BERNA REALE, UMA DAS ARTISTAS DA EXPOSIÇÃO “ARTISTAS COMPROMETIDOS? TALVEZ” por Clara Castilho

Já aqui falámos da exposição patente na Fundação Gulbenkian até dia 7 de Setembro, “Artistas Comprometidos? Talvez”. Está Integrada no programa de Cultura Contemporânea, Futuro Próximo, dedicado à investigação e criação na Europa, em África, na América Latina e Caraíbas. Iremos falar de alguns dos artistas que a compõem.

Hoje, cabe a vez a Berna Reale . É brasileira, estudou arte na Universidade Federal do Pará. Entre as exposições de que participou destacam-se Bienal de Cerveira, 2005; Bienal de Fotografia de Liège, 2006, From the Margin to the Edge, na Somerset House, Londres, 2012; e Amazônia – Ciclos da Modernidade, no Centro Cultural Banco do Brasil, Rio de Janeiro, 2012. Recebeu o Grande Prêmio do Salão Arte Pará, Belém, 2009, e foi selecionada pelos programas Rumos Itaú Cultural Artes Visuais 2012-2013 e Pipa 2012-2013. Vive e trabalha em Belém.

brena real

Berna Reale reflete sobre o mundo e a vulnerabilidade humana. É também perita criminal, atividade levada a cabo no tecido social que concretizou a problemática da dicotomia centro/periferia como o tema da sua obra.

Nesta exposição, a violência é a matéria do seu trabalho e é-o no sentido de investigar os múltiplos mecanismos da violência, a sua relação com o crime, o crime como parasita do espaço público, seja ele real ou da comunicação mediática. O seu trabalho alicerça-se na prática de performance, que emergindo das décadas de 60 e 70 surge de novo como uma arte interventiva, física e corporalmente. Tal como acontece na body art, a artista utiliza o seu corpo, afirma a sua presença no espaço público e confia essencialmente a difusão das suas perfomences em vídeo, como modelo de prolongar a performance para lá do happening.

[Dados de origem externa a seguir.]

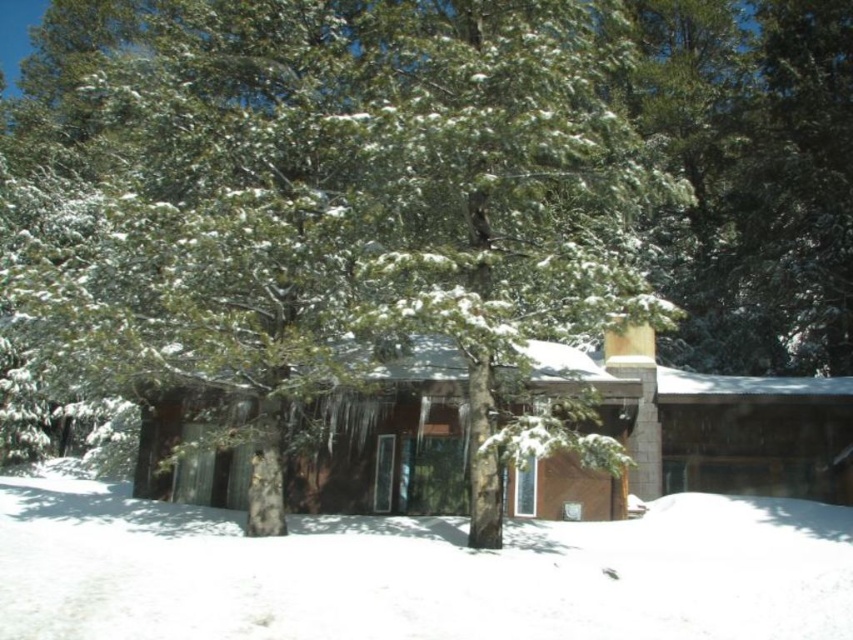 You are planning to build a snowman using the white fluffy snow at lower center near the brown wood cabin at center. Considering the size of the snow, will you have enough snow to make a medium sized snowman?

The white fluffy snow at lower center is smaller than the brown wood cabin at center. Since the snow pile is smaller than the cabin, it might not be sufficient to build a medium sized snowman which typically requires a larger amount of snow. You may need to gather more snow from other areas.

You are standing at the center of the image and want to place a small red flag exactly at the white fluffy snow at lower center. What are the coordinates where you should place the flag?

The coordinates for the white fluffy snow at lower center are at point [416,572], so you should place the flag there.

You are planning to build a snowman using the white fluffy snow at lower center near the brown wood cabin at center. Considering the amount of snow available, will you have enough snow to build a medium sized snowman?

The white fluffy snow at lower center is thinner than the brown wood cabin at center, so there might not be enough snow to build a medium sized snowman since the snow layer is thinner compared to the cabin. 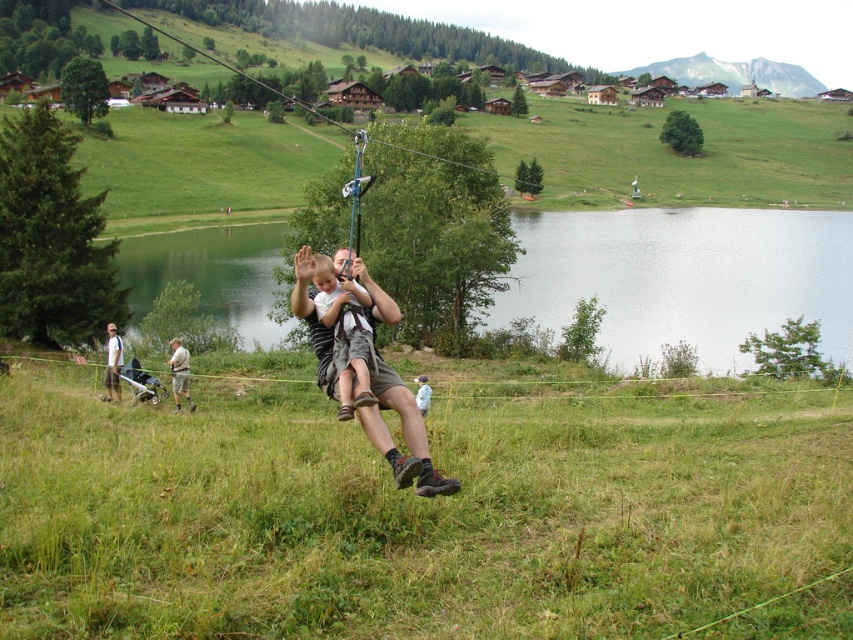 You are a photographer trying to capture a photo of the light brown fabric shorts at center and the khaki shorts at lower left. Which pair of shorts will appear larger in the photo?

The light brown fabric shorts at center will appear larger in the photo because it is much taller than the khaki shorts at lower left.

You are a photographer trying to capture the person and the child on the zip line. Since the light brown fabric shorts at center and khaki shorts at lower left are in your view, which pair of shorts is covering part of the other?

The light brown fabric shorts at center is positioned over khaki shorts at lower left, so the light brown fabric shorts at center is covering part of the khaki shorts at lower left.

You are standing at the top left corner of the zip line and want to know where the green water at center is located. Based on the coordinates provided, can you determine its position relative to the zip line cable?

The green water at center is located at coordinates point (685, 276), which is towards the lower part of the image since the y coordinate is closer to 1.0. Since the zip line cable stretches from the top left to the center, the green water at center is positioned below and to the right of the zip line cable. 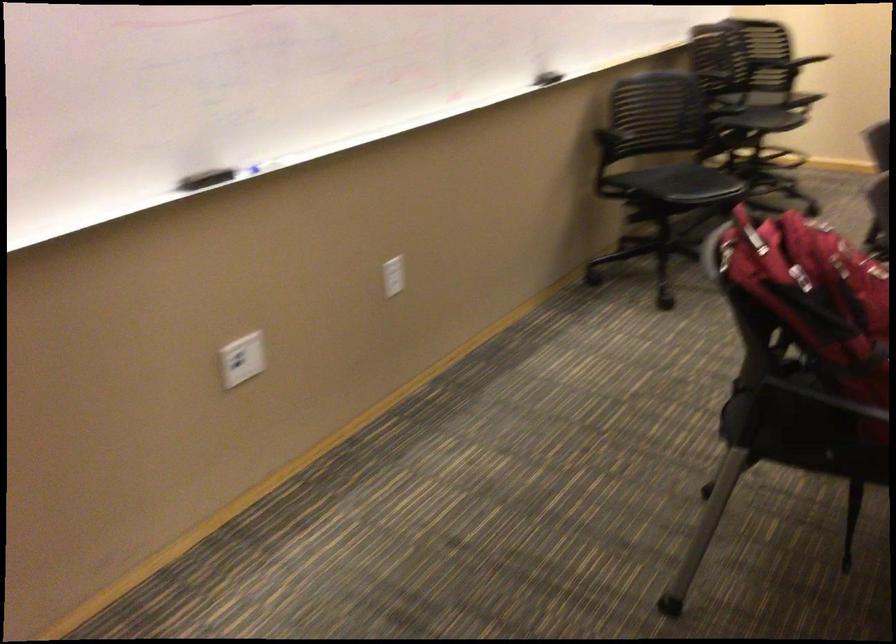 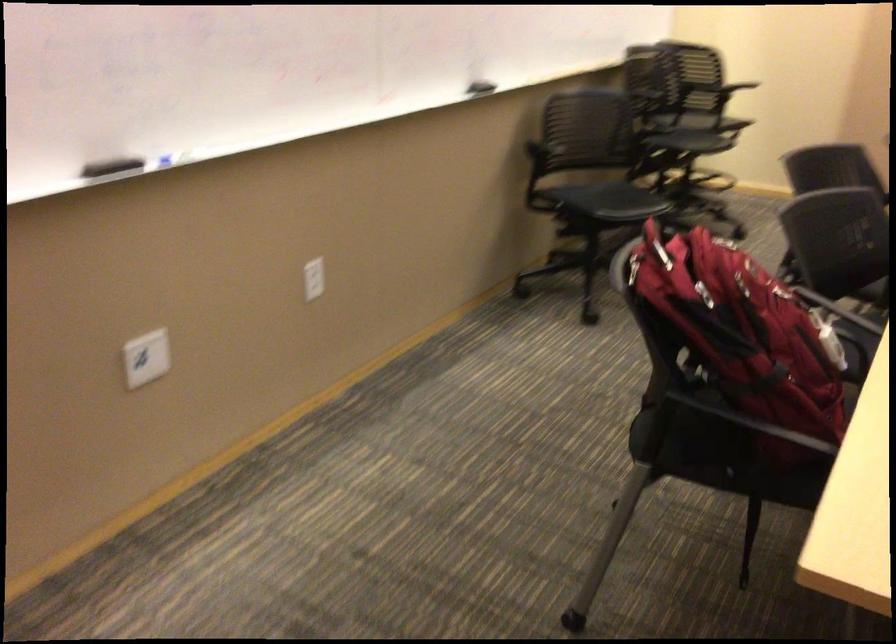 Question: The first image is from the beginning of the video and the second image is from the end. How did the camera likely rotate when shooting the video?

Choices:
 (A) Left
 (B) Right
 (C) Up
 (D) Down

Answer: (B) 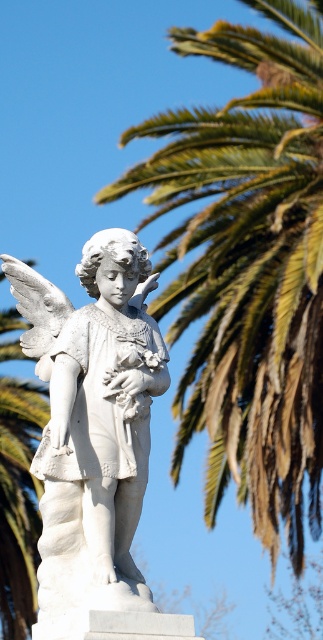 Question: Among these points, which one is nearest to the camera?

Choices:
 (A) (42, 554)
 (B) (290, 369)

Answer: (A)

Question: Among these points, which one is farthest from the camera?

Choices:
 (A) (287, 8)
 (B) (126, 298)

Answer: (A)

Question: Can you confirm if green leafy palm at upper right is positioned below white marble statue at center?

Choices:
 (A) no
 (B) yes

Answer: (A)

Question: Can you confirm if green leafy palm at upper right is positioned above white marble statue at center?

Choices:
 (A) no
 (B) yes

Answer: (B)

Question: Is green leafy palm at upper right positioned behind white marble statue at center?

Choices:
 (A) no
 (B) yes

Answer: (B) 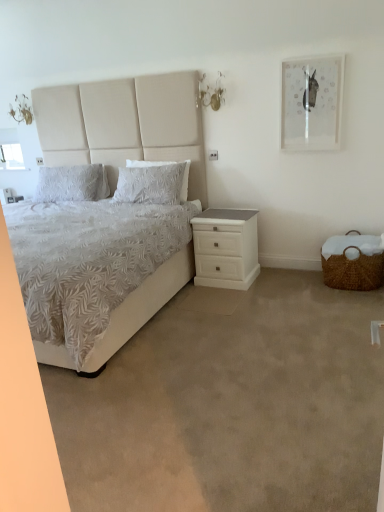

O trabalho em vídeo consta de 3 partes, em que ela própria é a única figura, sempre numa actividade que se processa no meio dos transeuntes:

Um cavalo pintado de vermelho percorre ruas desertas, com um soldado amordaçado, sem expressão qualquer no seu rosto. Uma mulher, sempre impenetrável, anda pelo meio da lama dos bairros de lata, numa quadrilha de porcos que vão guinchando sem parar, sob o olhar espantado dos habitantes. Um ser andrógeno, de cabelo curto e batina preta empurra uma carreta para onde vai atirando ossos que apanha do chão. De novo, com um rosto sem expressão. Incomoda, faz-nos pensar em muitas situações, do passado e do presente e qual a relação entre os “protagonistas” e as outras pessoas que ou assistem, ou são também protagonistas, ou são as vítimas.

Foi finalista do PIPA (Prémio Investidor Profissional de Arte) 2013, vencedora do PIPA Online 2012 e indicada para o PIPA 2014. O vídeo foi  produzido pela  Matrioska Filmes com exclusividade para o PIPA 2014.